Data Analytics

Abstract

Data Analytics

Authors

Walter Fan

Status

WIP

Updated

2024-08-21

Overview

There are two kinds of data for data analytics:

  1. Log

  2. Metrics

The requirement is

  1. stable - high availablity

  2. quick - from source to destination

  3. keep long time/large capacity

  4. easy to learn

  5. provide API

  6. rich analytics and visualize tool

ELK + K

ElasticSearch + LogStash + Kibana + Kafka

Data flow:

LogStash -> Kafka -> ElasticSearch -> Kibana

FIG + K

Data flow:

Filebeat -> Kafka -> InfluxDB -> Grafana

Pinot

Pinot is a real-time distributed OLAP datastore, purpose-built to provide ultra low-latency analytics, even at extremely high throughput. It can ingest directly from streaming data sources - such as Apache Kafka and Amazon Kinesis - and make the events available for querying instantly. It can also ingest from batch data sources such as Hadoop HDFS, Amazon S3, Azure ADLS, and Google Cloud Storage.

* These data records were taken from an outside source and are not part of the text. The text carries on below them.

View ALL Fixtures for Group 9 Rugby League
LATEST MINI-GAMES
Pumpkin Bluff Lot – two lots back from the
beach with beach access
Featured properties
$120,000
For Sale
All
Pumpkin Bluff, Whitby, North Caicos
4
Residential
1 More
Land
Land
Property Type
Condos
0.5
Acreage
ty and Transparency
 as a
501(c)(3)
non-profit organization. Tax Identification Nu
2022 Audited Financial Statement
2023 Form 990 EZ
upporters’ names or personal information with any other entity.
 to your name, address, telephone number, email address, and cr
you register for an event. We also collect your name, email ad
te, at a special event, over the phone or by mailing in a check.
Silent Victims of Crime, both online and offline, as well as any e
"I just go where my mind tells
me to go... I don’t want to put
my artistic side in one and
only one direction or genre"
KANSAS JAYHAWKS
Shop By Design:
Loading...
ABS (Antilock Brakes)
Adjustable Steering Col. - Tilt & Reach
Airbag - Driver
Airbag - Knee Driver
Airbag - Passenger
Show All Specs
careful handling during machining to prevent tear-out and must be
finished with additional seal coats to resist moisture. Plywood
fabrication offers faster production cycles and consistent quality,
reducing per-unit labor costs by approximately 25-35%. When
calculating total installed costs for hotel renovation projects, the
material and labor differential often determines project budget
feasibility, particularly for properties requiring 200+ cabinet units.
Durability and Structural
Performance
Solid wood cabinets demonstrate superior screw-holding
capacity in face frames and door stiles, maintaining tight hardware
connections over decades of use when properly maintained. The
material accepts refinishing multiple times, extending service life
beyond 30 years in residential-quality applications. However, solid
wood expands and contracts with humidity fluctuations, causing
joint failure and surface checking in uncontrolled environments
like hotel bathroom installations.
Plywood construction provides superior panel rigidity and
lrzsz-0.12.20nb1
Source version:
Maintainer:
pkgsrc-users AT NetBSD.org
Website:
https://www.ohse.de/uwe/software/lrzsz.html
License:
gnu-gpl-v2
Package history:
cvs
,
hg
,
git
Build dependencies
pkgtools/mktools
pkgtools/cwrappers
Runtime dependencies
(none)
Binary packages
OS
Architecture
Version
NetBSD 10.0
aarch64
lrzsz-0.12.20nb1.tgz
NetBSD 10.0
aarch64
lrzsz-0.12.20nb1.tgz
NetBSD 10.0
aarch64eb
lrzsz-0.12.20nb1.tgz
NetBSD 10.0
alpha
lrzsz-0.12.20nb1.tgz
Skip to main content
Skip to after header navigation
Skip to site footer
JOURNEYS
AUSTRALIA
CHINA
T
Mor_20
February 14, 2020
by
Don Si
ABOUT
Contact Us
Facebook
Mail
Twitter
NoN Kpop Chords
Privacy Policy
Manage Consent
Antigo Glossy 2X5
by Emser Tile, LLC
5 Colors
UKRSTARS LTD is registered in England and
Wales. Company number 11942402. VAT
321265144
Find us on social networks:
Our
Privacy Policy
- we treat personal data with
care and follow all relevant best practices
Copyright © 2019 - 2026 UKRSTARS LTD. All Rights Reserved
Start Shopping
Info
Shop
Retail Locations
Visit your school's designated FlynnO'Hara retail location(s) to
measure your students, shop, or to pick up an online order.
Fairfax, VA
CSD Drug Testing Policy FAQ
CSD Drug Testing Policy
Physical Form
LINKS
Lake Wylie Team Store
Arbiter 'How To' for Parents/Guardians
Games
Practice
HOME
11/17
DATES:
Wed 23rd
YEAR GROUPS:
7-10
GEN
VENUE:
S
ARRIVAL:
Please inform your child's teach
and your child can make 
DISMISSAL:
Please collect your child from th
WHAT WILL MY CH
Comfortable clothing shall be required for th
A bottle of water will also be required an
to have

At the heart of the system is a columnar store, with several smart indexing and pre-aggregation techniques for low latency. This makes Pinot the most perfect fit for user-facing realtime analytics. At the same time, Pinot is also a great choice for other analytical use-cases, such as internal dashboards, anomaly detection, and ad-hoc data exploration.

Iceberg

Iceberg is a high-performance format for huge analytic tables. Iceberg brings the reliability and simplicity of SQL tables to big data, while making it possible for engines like Spark, Trino, Flink, Presto, and Hive to safely work with the same tables, at the same time.